CHIOINO v. Kernan

633 F. Supp. 2d 912, 2007 U.S. Dist. LEXIS 80857, 2007 WL 3105081
CourtDistrict Court, N.D. California
DecidedOctober 23, 2007
DocketC 06-932 MHP (pr)
StatusPublished

This text of 633 F. Supp. 2d 912 (CHIOINO v. Kernan) is published on Counsel Stack Legal Research, covering District Court, N.D. California primary law. Counsel Stack provides free access to over 12 million legal documents including statutes, case law, regulations, and constitutions.

Bluebook
CHIOINO v. Kernan, 633 F. Supp. 2d 912, 2007 U.S. Dist. LEXIS 80857, 2007 WL 3105081 (N.D. Cal. 2007).

Opinion

ORDER GRANTING PETITION FOR WRIT OF HABEAS CORPUS

MARILYN HALL PATEL, District Judge.

INTRODUCTION

Patrick Fitzgerald Chioino, a prisoner at the state prison in Folsom, California, filed this pro se action seeking a writ of habeas corpus under 28 U.S.C. § 2254. This matter is now before the court for consideration of the merits of the pro se habeas *914 petition. For the reasons discussed below, the petition will be granted.

BACKGROUND

In this habeas action, Chioino challenges the sentence imposed after he was convicted on a guilty plea in Monterey County Superior Court in 2004. Chioino pled guilty to robbery and admitted the sentence enhancement allegations that he had suffered one prior strike conviction and that he had personally used a firearm in the commission of the robbery. See CalJPenal Code §§ 211, 1170.12(c)(1), 12022.53(b). He was sentenced to a total of 22 years in state prison. The 22-year term consisted of the upper term of 6 years on the robbery, doubled because of the prior strike conviction to make 12 years (6 x 2 = 12 years), plus a consecutive 10-year term for the firearm enhancement.

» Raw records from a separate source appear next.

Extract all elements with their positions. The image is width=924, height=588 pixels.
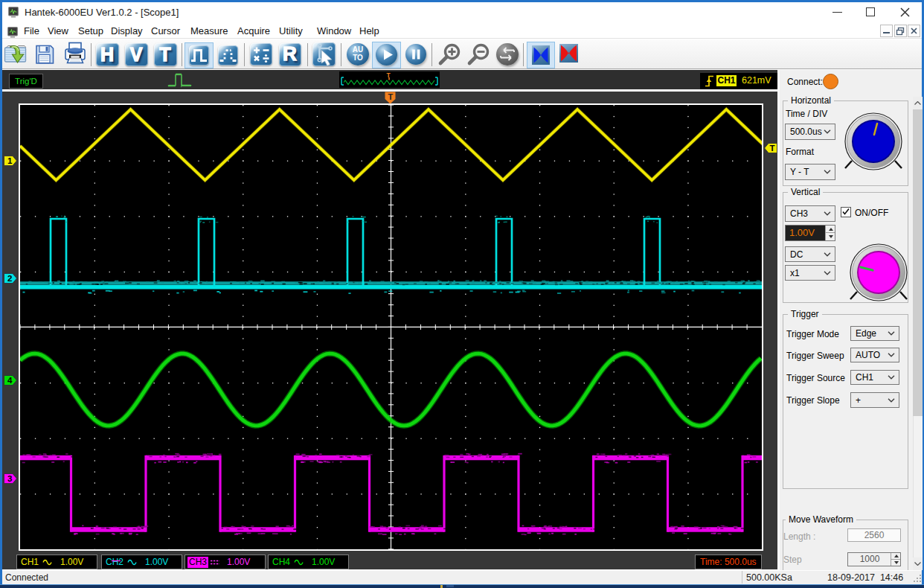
svg-text:1: 1 [7, 156, 13, 165]
svg-text:4: 4 [7, 376, 13, 385]
svg-text:2: 2 [7, 274, 12, 283]
svg-text:3: 3 [7, 474, 12, 483]
svg-text:T: T [769, 144, 774, 153]
svg-text:T: T [388, 92, 394, 101]
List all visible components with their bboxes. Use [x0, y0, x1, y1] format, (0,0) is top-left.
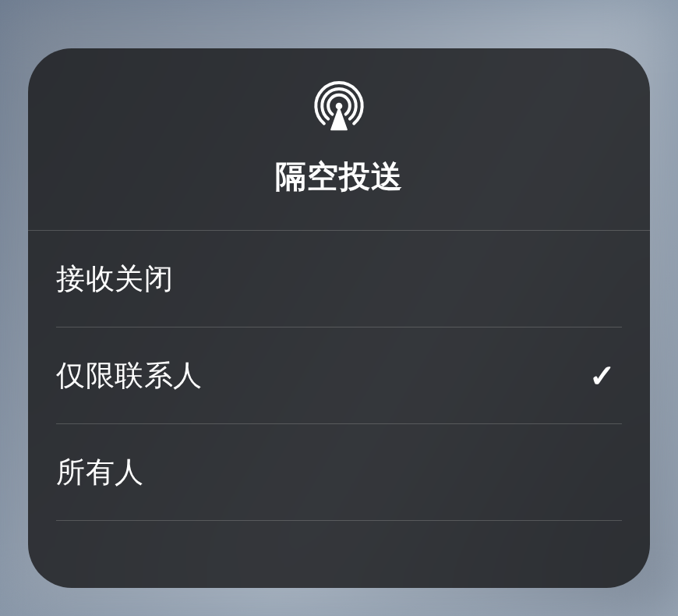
panel-title: 隔空投送 [275, 155, 403, 198]
options-list: 接收关闭 ✓ 仅限联系人 ✓ 所有人 ✓ [28, 231, 650, 521]
option-receiving-off[interactable]: 接收关闭 ✓ [56, 231, 622, 327]
option-label: 仅限联系人 [56, 356, 203, 395]
option-contacts-only[interactable]: 仅限联系人 ✓ [56, 327, 622, 424]
option-everyone[interactable]: 所有人 ✓ [56, 424, 622, 521]
checkmark-icon: ✓ [589, 358, 616, 394]
panel-header: 隔空投送 [28, 48, 650, 231]
option-label: 接收关闭 [56, 260, 173, 299]
airdrop-panel: 隔空投送 接收关闭 ✓ 仅限联系人 ✓ 所有人 ✓ [28, 48, 650, 588]
airdrop-icon [313, 80, 365, 132]
option-label: 所有人 [56, 453, 144, 492]
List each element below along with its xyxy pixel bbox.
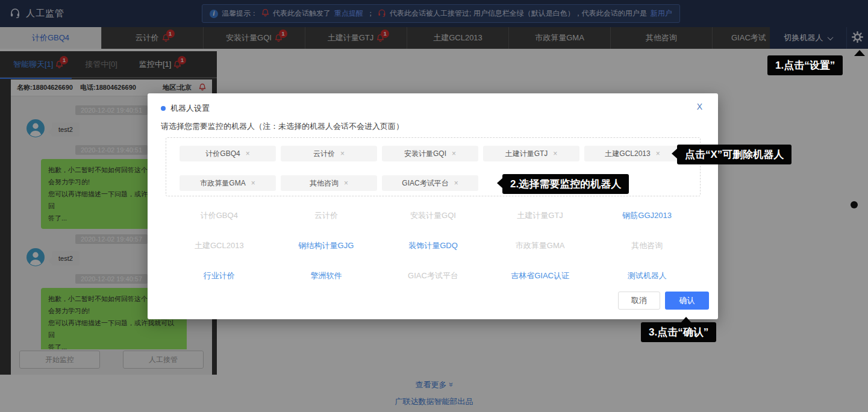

After his unsuccessful efforts on direct appeal, Chioino filed a federal petition for writ of habeas corpus. This court determined that the allegation of a federal constitutional violation in the sentence imposed was cognizable in a federal habeas action and ordered respondent to show cause why the writ should not be granted. Respondent filed an answer. Petitioner did not file a traverse, and the deadline by which to do so passed long .ago. The matter is now ready for a determination on the merits of the petition.

JURISDICTION AND VENUE

This court has subject matter jurisdiction over this habeas action for relief under 28 U.S.C. § 2254. 28 U.S.C. § 1331. This action is in the proper venue because the challenged conviction occurred in Mon-terey County, California, within this judicial district. 28 U.S.C. §§ 84, 2241(d).

EXHAUSTION

Prisoners in state custody who wish to challenge collaterally in federal habeas proceedings either the fact or length of their confinement are required first to exhaust state judicial remedies, either on direct appeal or through collateral proceedings, by presenting the highest state court available with a fair opportunity to rule on the merits of each and every claim they seek to raise in federal court. See 28 U.S.C. § 2254(b), (c). The parties do not dispute that state court remedies were exhausted for the claim asserted in the petition.

STANDARD OF REVIEW

This court may entertain a petition for writ of habeas corpus “in behalf of a person in custody pursuant to the judgment of a State court only on the ground that he is in custody in violation of the Constitution or laws or treaties of the United States.” 28 U.S.C. § 2254(a). The petition may not be granted with respect to any claim that was adjudicated on the merits in state court unless the state court’s adjudication of the claim: “(1) resulted in a decision that was contrary to, or involved an unreasonable application of, clearly established Federal law, as determined by the Supreme Court of the United States; or (2) resulted in a decision that was based on an unreasonable determination of the facts in light of the evidence presented in the State court proceeding.” 28 U.S.C. § 2254(d).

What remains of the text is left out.